The proinflammatory cytokine interleukin-17 (IL-17) is the signature cytokine of the T helper 17 (TH17) subset of CD4(+) T cells, and antibodies targeting IL-17 or the IL-17 receptor (IL-17R) show clinical efficacy in several autoimmune diseases. Although important for protective immunity against microorganisms, IL-17 causes collateral damage in inflammatory settings. TNFAIP3 encodes the deubiquitinase A20 and is genetically linked to numerous autoimmune syndromes. A20, a potent inhibitor of tumor necrosis factor-α signaling, removes ubiquitin from signaling intermediates upstream of nuclear factor κB (NF-κB), thereby dampening NF-κB-mediated inflammation. We demonstrated that IL-17 stimulates TNFAIP3 expression. Enhanced IL-17-mediated induction of genes encoding proinflammatory factors, including IL-6 and various chemokines, occurred upon knockdown of A20 with short inhibitory RNA or in A20(-/-) cells. A20 associated with the E3 ubiquitin ligase TRAF6 (tumor necrosis factor receptor-associated factor 6) in an IL-17-dependent manner and restricted the IL-17-dependent activation of NF-κB and mitogen-activated protein kinases.

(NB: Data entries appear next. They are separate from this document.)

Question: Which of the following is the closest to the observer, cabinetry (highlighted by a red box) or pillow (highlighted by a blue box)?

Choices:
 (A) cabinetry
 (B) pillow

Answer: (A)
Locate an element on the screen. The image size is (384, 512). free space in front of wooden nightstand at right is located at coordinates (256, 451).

A20 interacted directly with the distal domain of IL-17RA, a previously defined inhibitory domain. Together, these data describe a mechanism of restraining IL-17 signaling and reveal an aspect of A20 activity that may help to explain its role in autoimmunity in humans.

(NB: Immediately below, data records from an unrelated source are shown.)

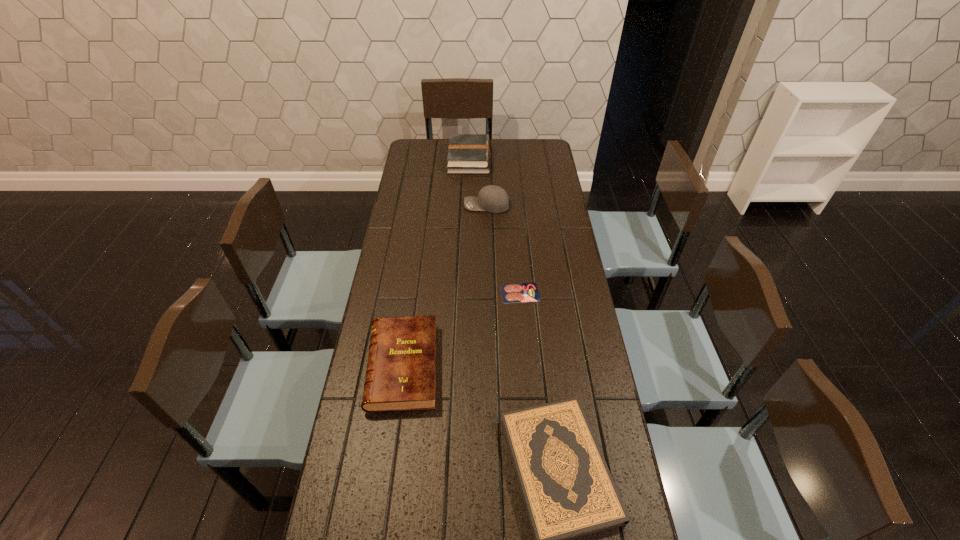 Find the location of a particular element. vacant space located on the front of the second tallest hardback book is located at coordinates click(393, 435).

This screenshot has height=540, width=960. Identify the location of free space located 0.080m on the right of the shortest object. (562, 293).

Find the location of a particular element. The image size is (960, 540). object that is at the far edge is located at coordinates (467, 153).

Where is `object located at the left edge`? The width and height of the screenshot is (960, 540). object located at the left edge is located at coordinates (401, 372).

Locate an element on the screen. object present at the right edge is located at coordinates (522, 292).

The height and width of the screenshot is (540, 960). I want to click on free space at the left edge, so click(406, 264).

Image resolution: width=960 pixels, height=540 pixels. What are the coordinates of `free spot at the right edge of the desktop` in the screenshot? It's located at (542, 184).

Identify the location of vacant area that lies between the baseball cap and the shortest object. The height and width of the screenshot is (540, 960). (503, 249).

The anaphase-promoting complex protein 5 (AnapC5) associates with A20 and inhibits IL-17-mediated signal transduction.

IL-17 is the founding member of a family of cytokines and receptors with unique structures and signaling properties. IL-17 is the signature cytokine of Th17 cells, a relatively new T cell population that promotes inflammation in settings of infection and autoimmunity. Despite advances in understanding Th17 cells, mechanisms of IL-17-mediated signal transduction are less well defined. IL-17 signaling requires contributions from two receptor subunits, IL-17RA and IL-17RC. Mutants of IL-17RC lacking the cytoplasmic domain are nonfunctional, indicating that IL-17RC provides essential but poorly understood signaling contributions to IL-17-mediated signaling. To better understand the role of IL-17RC in signaling, we performed a yeast 2-hybrid screen to identify novel proteins associated with the IL-17RC cytoplasmic tail. One of the most frequent candidates was the anaphase promoting complex protein 7 (APC7 or AnapC7), which interacted with both IL-17RC and IL-17RA. Knockdown of AnapC7 by siRNA silencing exerted no detectable impact on IL-17 signaling. However, AnapC5, which associates with AnapC7, was also able to bind IL-17RA and IL-17RC. Moreover, AnapC5 silencing enhanced IL-17-induced gene expression, suggesting an inhibitory activity. Strikingly, AnapC5 also associated with A20 (TNFAIP3), a recently-identified negative feedback regulator of IL-17 signal transduction. IL-17 signaling was not impacted by knockdown of Itch or TAXBP1, scaffolding proteins that mediate A20 inhibition in the TNFα and IL-1 signaling pathways. These data suggest a model in which AnapC5, rather than TAX1BP1 and Itch, is a novel adaptor and negative regulator of IL-17 signaling pathways.